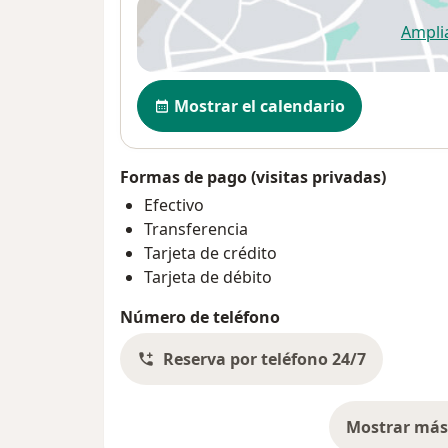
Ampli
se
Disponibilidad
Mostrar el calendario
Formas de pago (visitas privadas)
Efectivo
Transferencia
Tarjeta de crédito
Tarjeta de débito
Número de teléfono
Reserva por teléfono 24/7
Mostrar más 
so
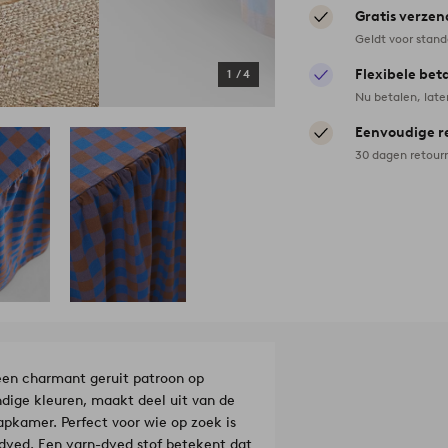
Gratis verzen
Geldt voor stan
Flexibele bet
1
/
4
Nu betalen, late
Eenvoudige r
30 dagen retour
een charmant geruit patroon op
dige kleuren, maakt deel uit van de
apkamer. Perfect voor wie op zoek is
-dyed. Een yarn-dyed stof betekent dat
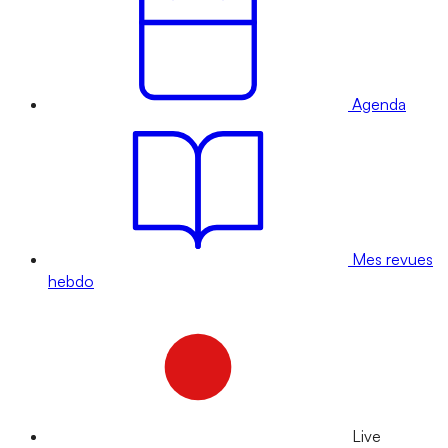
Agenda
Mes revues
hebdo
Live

-- -- --

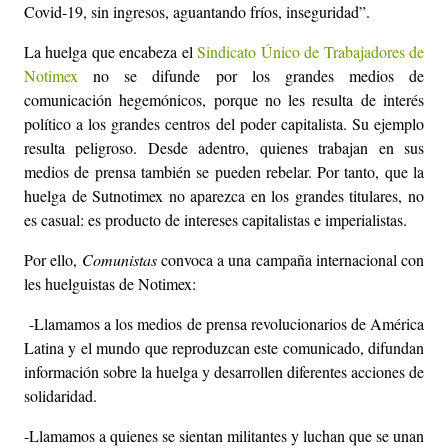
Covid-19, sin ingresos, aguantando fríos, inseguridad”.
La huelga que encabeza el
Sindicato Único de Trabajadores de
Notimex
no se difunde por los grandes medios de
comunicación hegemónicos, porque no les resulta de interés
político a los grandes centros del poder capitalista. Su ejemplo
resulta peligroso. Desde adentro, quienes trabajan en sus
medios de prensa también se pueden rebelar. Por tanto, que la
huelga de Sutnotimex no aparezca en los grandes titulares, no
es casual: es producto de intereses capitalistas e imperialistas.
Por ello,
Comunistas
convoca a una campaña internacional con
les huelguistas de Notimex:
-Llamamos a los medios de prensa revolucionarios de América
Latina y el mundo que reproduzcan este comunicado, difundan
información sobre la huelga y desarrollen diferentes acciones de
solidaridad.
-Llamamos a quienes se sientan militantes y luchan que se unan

-- -- --

Prompt. Match on "huelga" and report each line of the data above that has it.

Written solution.
La huelga que encabeza el
huelga de Sutnotimex no aparezca en los grandes titulares, no
información sobre la huelga y desarrollen diferentes acciones de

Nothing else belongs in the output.